Upon entering the small room in the Science North building, the scent of formaldehyde hits like an uppercut to the nose. Inside, a familiar form rests covered in a white sheet. At one end protrudes the unmistakable shape of a nose and chin. At the other, toes point to the ceiling.

This is Cal Poly’s cadaver lab, where students enrolled in human anatomy and physiology courses I and II get hands-on experience with real dead bodies.

The cadavers are used for observation only by students enrolled in some upper division biology classes. Additionally, about three lucky students are chosen each year to actually dissect a cadaver as their senior projects.

“Students beg to dissect the cadavers; there is a huge waiting list,” said Emily Taylor, an assistant biology professor.

“Usually, it’s the students who sign up as sophomores and get really good grades in their classes that get to dissect the cadavers as seniors.”

Cal Poly is one of the few universities using real cadavers for undergraduate students to work with. Most rely on textbooks, models and computer simulations to teach anatomy and physiology, forcing students to wait until after graduation for the opportunity to work on the real thing. Presently, a male and female human, as well as a sea lion cadaver, are stored on campus.

“Cadavers are a pretty sweet learning tool,” said Grant Waltz, a teacher’s assistant and Cal Poly marine biology graduate who routinely works with the cadavers. “Students get more from them than from a book or computer program.”
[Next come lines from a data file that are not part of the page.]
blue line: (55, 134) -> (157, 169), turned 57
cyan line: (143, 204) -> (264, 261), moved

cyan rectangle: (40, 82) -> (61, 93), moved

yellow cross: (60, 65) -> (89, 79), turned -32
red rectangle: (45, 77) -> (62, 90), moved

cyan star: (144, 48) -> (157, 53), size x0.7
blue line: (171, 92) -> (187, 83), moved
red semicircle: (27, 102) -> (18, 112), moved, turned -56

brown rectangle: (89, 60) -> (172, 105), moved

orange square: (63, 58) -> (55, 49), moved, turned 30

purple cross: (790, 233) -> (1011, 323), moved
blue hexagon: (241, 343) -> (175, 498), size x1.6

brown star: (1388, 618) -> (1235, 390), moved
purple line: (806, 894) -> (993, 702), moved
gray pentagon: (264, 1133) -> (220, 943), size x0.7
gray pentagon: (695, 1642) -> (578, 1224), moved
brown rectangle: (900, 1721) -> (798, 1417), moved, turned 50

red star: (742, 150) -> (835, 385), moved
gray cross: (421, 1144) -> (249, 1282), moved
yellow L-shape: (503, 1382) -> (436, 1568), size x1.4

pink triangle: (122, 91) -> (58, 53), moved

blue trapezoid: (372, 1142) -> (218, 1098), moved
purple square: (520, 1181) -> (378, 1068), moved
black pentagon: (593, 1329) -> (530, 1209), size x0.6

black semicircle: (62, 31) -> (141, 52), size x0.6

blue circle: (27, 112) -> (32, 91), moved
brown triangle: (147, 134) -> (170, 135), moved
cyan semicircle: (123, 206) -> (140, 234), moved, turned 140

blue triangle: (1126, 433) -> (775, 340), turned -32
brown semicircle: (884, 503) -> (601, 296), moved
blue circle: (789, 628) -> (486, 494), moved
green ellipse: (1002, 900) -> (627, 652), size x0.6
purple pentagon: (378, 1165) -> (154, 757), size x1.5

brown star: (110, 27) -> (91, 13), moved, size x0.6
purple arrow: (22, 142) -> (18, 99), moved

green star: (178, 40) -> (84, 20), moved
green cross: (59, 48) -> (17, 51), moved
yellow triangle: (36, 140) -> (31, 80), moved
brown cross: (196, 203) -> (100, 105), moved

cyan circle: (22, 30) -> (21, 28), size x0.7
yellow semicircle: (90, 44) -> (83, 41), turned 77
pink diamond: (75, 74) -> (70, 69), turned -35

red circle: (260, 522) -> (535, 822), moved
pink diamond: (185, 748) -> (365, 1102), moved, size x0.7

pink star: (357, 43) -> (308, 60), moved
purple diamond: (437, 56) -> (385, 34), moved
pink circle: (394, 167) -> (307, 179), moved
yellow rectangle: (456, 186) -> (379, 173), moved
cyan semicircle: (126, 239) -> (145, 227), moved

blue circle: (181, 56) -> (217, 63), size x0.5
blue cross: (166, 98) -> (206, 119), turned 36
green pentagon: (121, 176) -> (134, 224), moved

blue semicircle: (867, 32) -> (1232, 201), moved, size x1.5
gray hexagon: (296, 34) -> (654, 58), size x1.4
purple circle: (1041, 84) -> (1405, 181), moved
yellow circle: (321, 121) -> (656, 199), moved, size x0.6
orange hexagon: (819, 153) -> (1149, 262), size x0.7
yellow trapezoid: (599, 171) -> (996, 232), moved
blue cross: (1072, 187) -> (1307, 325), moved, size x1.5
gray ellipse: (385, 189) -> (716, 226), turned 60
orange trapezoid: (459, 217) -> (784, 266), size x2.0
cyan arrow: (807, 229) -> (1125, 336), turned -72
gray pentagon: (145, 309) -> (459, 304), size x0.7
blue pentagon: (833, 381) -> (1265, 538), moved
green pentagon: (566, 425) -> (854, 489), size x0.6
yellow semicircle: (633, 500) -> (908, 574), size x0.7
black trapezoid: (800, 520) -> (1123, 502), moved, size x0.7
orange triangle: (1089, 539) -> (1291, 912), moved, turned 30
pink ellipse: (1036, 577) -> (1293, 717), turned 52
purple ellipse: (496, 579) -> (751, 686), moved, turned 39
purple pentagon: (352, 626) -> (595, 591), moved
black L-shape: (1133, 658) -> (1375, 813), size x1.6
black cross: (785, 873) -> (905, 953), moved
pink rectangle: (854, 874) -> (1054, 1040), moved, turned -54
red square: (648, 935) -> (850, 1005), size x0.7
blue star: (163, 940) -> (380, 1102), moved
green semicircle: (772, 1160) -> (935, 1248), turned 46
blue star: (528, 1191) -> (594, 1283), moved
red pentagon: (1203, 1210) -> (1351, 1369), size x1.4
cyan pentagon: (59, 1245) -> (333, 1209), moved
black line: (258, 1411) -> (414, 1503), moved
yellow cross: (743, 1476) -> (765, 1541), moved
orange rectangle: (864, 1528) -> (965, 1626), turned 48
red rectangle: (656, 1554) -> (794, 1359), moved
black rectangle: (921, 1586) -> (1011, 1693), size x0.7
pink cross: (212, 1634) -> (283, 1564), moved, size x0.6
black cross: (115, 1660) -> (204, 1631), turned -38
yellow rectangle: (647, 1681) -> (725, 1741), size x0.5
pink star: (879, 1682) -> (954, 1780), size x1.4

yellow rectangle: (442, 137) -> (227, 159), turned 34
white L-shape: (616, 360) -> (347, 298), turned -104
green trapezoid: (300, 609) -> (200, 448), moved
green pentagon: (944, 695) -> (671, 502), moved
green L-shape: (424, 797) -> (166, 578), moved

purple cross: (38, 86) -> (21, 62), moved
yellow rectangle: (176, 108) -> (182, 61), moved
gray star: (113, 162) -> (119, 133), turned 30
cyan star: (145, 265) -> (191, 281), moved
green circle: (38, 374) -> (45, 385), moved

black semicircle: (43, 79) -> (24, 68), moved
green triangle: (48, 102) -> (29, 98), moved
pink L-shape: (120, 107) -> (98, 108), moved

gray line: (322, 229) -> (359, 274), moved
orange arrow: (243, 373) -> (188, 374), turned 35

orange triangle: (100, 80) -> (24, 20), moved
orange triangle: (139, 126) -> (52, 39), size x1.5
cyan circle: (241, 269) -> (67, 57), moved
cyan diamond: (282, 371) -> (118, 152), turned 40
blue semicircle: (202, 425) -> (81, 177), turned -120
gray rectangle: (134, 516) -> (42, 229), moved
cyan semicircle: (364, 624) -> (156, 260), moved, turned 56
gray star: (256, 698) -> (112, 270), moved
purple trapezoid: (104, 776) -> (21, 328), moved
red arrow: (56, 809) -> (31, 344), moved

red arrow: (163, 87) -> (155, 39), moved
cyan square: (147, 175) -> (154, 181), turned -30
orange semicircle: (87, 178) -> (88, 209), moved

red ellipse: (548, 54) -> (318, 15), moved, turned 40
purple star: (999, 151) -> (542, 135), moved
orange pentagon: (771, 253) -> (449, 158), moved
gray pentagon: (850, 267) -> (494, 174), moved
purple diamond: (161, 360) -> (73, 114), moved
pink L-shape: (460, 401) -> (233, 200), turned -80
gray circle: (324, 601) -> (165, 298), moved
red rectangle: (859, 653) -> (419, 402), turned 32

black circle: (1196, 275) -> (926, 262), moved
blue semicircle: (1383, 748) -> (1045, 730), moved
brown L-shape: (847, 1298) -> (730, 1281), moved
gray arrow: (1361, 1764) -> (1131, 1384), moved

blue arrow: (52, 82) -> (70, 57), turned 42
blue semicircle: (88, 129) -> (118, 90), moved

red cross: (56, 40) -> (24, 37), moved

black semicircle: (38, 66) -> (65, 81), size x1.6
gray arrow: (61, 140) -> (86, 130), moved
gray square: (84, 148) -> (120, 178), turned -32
Since the sale of human bodies or organs is illegal in the United States, the cadavers are actually on loan as part of the University of California, San Francisco’s Willed Body Program, which distributes donated bodies to research and educational institutions. People can donate their bodies to science as long as they did not die from an infectious disease.

“Most cadavers were elderly persons who received a lot of medical help during their lives and wanted to give back to science and medicine by donating their bodies after they die,” Taylor said.

Generally, a cadaver will be loaned for three years, after which the dissected remains are returned to UCSF for cremation. The fee to loan a cadaver increases annually. Last year, Cal Poly paid $2,300 for a cadaver of a 90-year-old male who died from Alzheimer’s disease.

Before arriving at Cal Poly, cadavers are drained of blood and embalmed using formaldehyde. Without blood, the bodies turn a dull yellow-brown, but everything from skin tissue to hair is perfectly preserved.

Maintenance includes keeping the bodies moist with a formaldehyde solution and storing them in a refrigerator when not in use to prevent decomposing or mold growth.

Because formaldehyde fumes can be harmful when breathed for long periods of time, students are only allowed brief sessions with the cadavers and must wear respiratory masks to protect them from carcinogens.

Biology senior Melinda Davis is one of the few to have worked with the female cadaver by dissecting muscle tissue from the face and preparing it for study by future students.

“It was a very interesting experience,” Davis said. “It was difficult at first to actually work with a real cadaver, but it got easier. Students will be benefiting from my dissection for years to come and that makes me proud. I am very appreciative for the opportunity.”

According to Taylor, even the most eager students feel woozy when first observing a real dead body. Most of the time the cadaver’s hands, feet and face are kept covered, making it less personable.

Once students start working with it, they usually prefer the real thing over a simulation, Taylor said.

“It’s not so bad; it’s really just like any other body,” Waltz said. “Whether it’s a rat, crab or clam, it’s all biology.”